Over the last couple generations there has become more and more emphasis on task oriented education.  It started with the government opening more technical "colleges" to go along with the multitude of private ones; universities have increased the number of majors that are really nothing more than a glorified technical education; and high schools are increasing the number of trade courses that can be used to meet graduation standards.  The justification behind this is that not everyone is college material, and for those that only want a certain type of job there is no reason to waste everyone's time and money to force something more on them.

Does anyone ever remember sitting in a geometry, algebra, writing, history, or art class saying that they will never use this again only to find themselves ten years later trying to determine the volume of a sphere, solve a problem with eight parts and only having four pieces of information, trying to write a proposal to a corporate manager, trying to explain the meaning of a decision based on something that happened 175 years ago, or wishing you could arrange items at a party so it felt more welcoming for your guests.

Every day I read, see and hear more and more news reports that the general masses don't get.  We have had threads started here in the last couple days that prove our new President has made a 180 on his spoken promises during the campaign, and none of his flock get it.  News casters are giving us double speak, and more and more are getting sucked in daily.  One of the worst leaders in terms of gun rights is in office, and many are getting sucked into his shell game not seeing what he will try in the future (maybe after the 2010 election or after the 2012 election).

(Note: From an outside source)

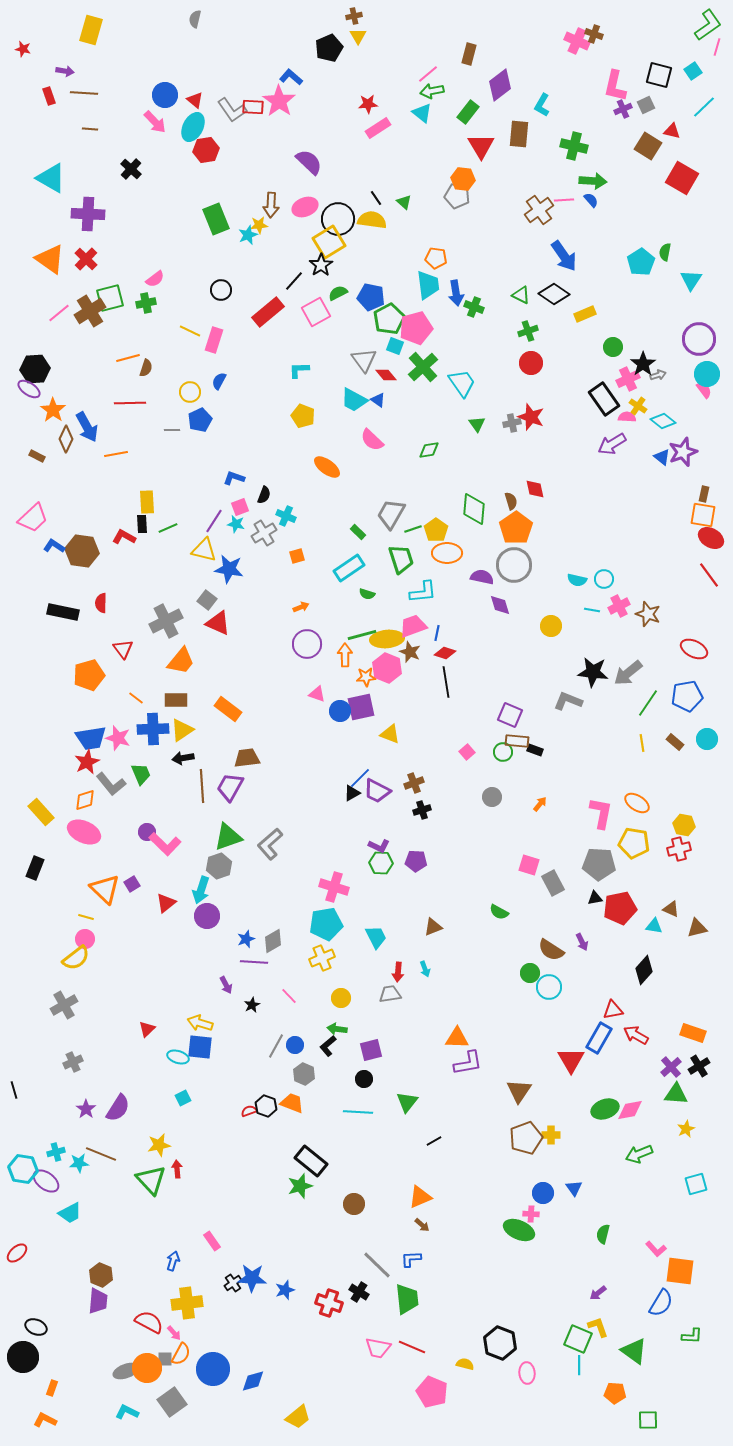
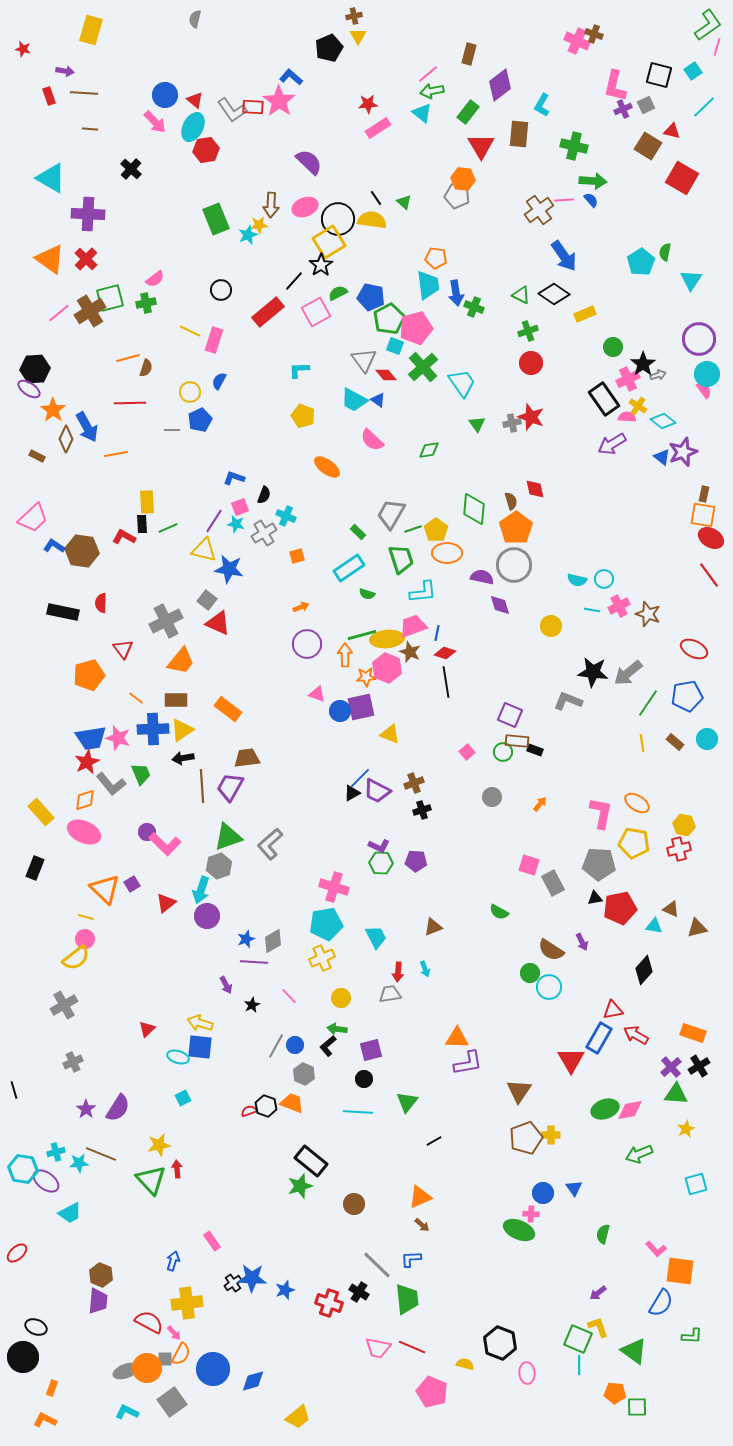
green square at (648, 1420): moved 11 px left, 13 px up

I believe that the change in our education system, lack of basic education, and lack of family training is depriving our children of the ability to think critically and for themselves.  I admit that my own generation is lacking in this, and many of my friends are walking around like deer in the headlights.  I used to make fun of the old jokes about "underwater basket weaving," "music appreciation," and the like, but I have learned that in life part A is affected by part D, which is affected by part B which is reliant on part W, that wouldn't exist if it weren't for part P ...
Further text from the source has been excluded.